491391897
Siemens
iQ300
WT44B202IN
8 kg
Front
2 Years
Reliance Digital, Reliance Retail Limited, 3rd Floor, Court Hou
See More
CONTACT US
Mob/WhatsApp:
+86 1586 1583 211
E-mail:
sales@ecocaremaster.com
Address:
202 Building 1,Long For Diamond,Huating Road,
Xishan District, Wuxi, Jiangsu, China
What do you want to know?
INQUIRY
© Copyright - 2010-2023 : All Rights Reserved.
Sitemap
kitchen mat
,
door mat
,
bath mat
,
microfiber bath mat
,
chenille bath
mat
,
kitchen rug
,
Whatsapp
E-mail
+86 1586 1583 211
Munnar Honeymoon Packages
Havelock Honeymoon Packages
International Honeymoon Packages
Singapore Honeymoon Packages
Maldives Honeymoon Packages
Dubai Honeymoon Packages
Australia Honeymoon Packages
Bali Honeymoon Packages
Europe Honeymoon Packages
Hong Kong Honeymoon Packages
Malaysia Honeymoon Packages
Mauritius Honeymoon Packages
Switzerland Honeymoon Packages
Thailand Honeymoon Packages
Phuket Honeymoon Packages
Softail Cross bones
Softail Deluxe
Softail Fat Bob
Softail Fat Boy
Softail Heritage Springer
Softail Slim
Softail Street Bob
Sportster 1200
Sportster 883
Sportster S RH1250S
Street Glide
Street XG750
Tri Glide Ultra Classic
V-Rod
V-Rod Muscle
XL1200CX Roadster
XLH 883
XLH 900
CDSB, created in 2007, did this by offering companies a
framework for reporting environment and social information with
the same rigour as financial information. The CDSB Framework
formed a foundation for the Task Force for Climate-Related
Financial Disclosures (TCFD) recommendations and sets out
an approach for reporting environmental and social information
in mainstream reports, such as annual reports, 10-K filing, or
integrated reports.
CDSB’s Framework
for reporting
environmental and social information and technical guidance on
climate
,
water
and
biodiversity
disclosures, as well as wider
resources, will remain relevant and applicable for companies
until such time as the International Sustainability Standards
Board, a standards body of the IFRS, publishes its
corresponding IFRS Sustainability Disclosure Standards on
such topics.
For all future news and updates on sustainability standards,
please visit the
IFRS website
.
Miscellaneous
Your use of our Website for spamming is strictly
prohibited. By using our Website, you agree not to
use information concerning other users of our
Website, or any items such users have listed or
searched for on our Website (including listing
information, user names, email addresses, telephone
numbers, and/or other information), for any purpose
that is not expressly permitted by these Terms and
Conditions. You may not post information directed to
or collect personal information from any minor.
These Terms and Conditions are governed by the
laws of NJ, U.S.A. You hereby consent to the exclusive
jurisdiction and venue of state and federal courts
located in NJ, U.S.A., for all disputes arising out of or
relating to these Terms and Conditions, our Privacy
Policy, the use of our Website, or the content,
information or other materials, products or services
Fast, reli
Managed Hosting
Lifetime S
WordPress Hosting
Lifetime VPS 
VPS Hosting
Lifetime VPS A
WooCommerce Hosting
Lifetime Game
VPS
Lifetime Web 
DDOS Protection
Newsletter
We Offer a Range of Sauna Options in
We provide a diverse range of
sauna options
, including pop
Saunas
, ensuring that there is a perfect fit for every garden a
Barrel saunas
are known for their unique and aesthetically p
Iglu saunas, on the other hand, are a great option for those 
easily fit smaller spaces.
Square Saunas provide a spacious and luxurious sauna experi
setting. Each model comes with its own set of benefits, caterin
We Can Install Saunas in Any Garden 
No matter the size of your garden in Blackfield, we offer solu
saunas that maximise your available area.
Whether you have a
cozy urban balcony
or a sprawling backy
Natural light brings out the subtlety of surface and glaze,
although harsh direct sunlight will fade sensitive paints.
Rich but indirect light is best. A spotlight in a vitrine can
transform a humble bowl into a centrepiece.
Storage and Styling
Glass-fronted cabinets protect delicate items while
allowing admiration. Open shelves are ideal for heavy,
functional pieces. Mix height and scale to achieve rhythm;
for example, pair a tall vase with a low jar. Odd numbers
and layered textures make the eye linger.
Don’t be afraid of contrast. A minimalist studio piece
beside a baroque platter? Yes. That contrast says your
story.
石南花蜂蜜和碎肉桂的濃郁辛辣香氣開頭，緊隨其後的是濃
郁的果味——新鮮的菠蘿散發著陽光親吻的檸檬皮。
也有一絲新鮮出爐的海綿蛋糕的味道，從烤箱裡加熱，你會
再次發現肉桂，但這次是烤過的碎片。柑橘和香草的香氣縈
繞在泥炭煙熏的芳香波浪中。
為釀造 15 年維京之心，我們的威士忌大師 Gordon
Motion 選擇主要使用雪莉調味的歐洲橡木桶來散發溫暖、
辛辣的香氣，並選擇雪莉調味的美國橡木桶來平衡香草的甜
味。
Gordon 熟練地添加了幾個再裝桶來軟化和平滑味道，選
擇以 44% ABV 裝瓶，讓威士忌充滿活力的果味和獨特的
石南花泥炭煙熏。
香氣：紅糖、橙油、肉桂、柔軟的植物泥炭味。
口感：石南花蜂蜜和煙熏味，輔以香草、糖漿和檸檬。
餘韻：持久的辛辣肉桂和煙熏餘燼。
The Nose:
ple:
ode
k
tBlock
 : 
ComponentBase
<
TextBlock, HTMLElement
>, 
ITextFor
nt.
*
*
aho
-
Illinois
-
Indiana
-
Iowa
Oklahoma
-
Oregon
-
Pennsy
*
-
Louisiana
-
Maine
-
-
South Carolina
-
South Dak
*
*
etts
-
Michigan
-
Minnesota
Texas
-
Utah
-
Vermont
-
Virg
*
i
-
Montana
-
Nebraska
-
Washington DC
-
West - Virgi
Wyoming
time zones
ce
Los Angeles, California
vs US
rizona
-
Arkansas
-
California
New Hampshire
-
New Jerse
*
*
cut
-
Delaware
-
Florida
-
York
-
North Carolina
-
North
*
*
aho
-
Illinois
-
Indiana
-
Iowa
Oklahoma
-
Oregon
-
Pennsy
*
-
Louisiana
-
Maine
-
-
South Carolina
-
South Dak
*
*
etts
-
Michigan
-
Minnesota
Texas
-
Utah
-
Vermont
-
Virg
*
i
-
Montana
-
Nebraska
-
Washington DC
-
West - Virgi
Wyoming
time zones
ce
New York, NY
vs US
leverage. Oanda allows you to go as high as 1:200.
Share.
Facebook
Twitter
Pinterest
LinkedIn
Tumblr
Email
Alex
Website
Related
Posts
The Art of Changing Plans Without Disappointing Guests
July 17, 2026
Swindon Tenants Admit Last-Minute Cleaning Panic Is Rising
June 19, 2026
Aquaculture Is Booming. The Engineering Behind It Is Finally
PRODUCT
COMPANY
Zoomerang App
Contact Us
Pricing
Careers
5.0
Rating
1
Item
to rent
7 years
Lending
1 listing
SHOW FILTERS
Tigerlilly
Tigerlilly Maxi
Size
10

━━━━━━━━━━━━━━━━

Problem statement
Your answer should be the lines above from the one containing "Barrel saunas" through the one containing "cozy urban balcony", copied exactly and with both ends kept.

Task solution
Barrel saunas
are known for their unique and aesthetically p
Iglu saunas, on the other hand, are a great option for those 
easily fit smaller spaces.
Square Saunas provide a spacious and luxurious sauna experi
setting. Each model comes with its own set of benefits, caterin
We Can Install Saunas in Any Garden 
No matter the size of your garden in Blackfield, we offer solu
saunas that maximise your available area.
Whether you have a
cozy urban balcony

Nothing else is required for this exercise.